Being able to detect the main signs and symptoms of alcoholism is critical to the its diagnosis and treatment. The families of suspected alcoholics should be aware of these signs and symptoms because the beginning alcoholic is prone to denial in the early stages of the disease. Chronic drinkers will often change their drinking habits from time to time, to be able to show others that they can control their drinking and that they have a handle on it. There are other manipulative behaviors of alcoholics to be aware of as well. However, most abusers of alcohol do end up hitting "rock bottom" in their journey toward chronic alcoholism, and at that point may finally acknowledge the damage that the illness has done to their work, their families, their health and their relationships. Chronic alcoholism signs.
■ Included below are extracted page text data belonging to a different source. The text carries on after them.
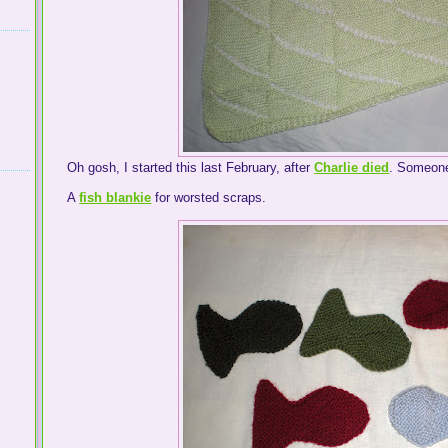
Oh gosh, I started this last February, after
Charlie died
. Someone
A
fish blankie
for worsted scraps.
But who wants to wait until a loved one hits rock bottom, often bringing other loved ones along with him or her? Here are the main signs and symptoms of alcoholism to be on the lookout for.
SECRET DRINKING. In an effort to deny the severity of the drinking problem to others, the alcoholic will sneak drinks when no one else is aware. They will hide bottles under the bed, in desk and dresser drawers, in the car, even in desks at their place of work.
CONCERN WITH ALCOHOL. The individual shows an inordinate amount of interest in what kind of drinks are being served at a party or gathering, to the exclusion of other topics of interest, like, who will be attending, what entertainment will be offered, etc.
CHUGGING THE FIRST FEW DRINKS. The alcoholic is motivated to drink because of the feeling of relaxation, euphoria, loss of inhibition that accompanies drinking. So he or she will drink quickly to achieve that initial high, seeking the "buzz" from the alcohol. It will seem like the drinking is rushed at first.
Chronic alcoholism symptoms signs
GUILT. When it begins to dawn on the chronic drinker that there is a problem, guilty feelings may ensue. To avoid discovery the drinker will not talk about alcohol or drinking at all, even when others talk about it as a normal topic of conversation. This often leads to:
REMORSE. "Why did I get so drunk last night, how embarrassing!" The acknowledgment of a drinking binge makes the drinker feel foolish, and may even prompt another drinking binge to escape guilty and remorseful feelings. It begins a very vicious downward cycle.
PERIODS OF ABSTINENCE from drinking occur, just to show that "I am in control of this." The abstinence usually lasts as long as the drinker can manage to avoid facing the problem. When he does sense the problem but is not ready to take responsibility or accountability for it, more drinking will follow.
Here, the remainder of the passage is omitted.